+++ RAW DATA +++

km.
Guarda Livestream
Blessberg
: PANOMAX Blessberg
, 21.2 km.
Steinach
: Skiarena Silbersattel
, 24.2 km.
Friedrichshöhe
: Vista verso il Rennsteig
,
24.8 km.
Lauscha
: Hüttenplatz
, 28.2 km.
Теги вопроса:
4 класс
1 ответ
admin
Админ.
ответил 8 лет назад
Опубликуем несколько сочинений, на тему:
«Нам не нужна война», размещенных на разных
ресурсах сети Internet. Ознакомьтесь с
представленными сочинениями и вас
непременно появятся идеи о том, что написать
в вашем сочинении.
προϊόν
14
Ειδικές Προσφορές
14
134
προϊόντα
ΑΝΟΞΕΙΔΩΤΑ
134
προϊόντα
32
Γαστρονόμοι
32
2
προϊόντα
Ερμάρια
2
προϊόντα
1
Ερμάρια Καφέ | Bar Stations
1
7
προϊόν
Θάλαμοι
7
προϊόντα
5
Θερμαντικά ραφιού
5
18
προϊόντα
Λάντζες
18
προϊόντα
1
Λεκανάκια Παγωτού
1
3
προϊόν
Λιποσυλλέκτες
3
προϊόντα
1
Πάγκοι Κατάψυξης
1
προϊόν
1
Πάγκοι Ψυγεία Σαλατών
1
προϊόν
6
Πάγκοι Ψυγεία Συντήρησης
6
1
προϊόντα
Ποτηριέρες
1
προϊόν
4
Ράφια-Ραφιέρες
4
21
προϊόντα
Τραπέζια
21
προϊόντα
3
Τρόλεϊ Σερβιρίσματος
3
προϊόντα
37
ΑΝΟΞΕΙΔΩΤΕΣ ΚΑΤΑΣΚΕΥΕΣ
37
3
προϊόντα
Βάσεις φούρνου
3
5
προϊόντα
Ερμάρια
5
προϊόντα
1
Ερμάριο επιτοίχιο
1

+++
+++ RAW DATA +++

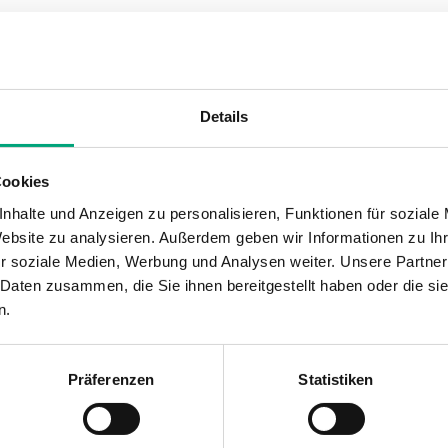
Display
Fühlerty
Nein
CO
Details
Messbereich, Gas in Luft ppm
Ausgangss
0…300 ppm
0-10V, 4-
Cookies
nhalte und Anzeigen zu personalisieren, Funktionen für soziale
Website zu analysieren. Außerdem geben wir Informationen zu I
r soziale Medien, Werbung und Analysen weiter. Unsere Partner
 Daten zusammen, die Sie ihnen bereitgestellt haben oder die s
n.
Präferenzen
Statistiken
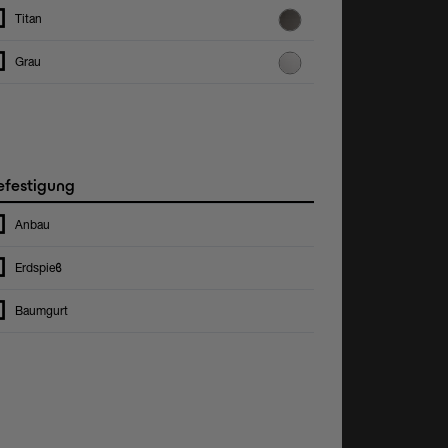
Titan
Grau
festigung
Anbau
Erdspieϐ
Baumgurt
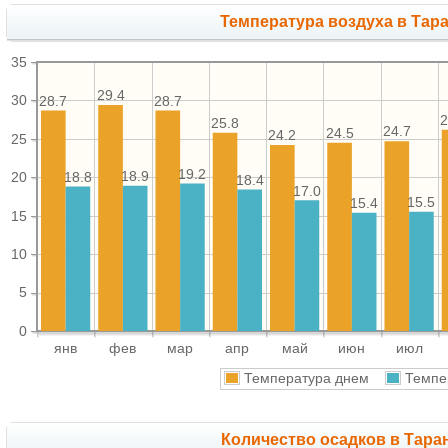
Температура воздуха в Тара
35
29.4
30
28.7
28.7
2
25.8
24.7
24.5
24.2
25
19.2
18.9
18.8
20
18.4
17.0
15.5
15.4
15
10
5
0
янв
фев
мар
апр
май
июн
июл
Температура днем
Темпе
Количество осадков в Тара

+++

## YOUR TASK:
How many lines of the listing above contain the string "Температура"? Only the number is wanted.

## REPLY TO THE TASK:
2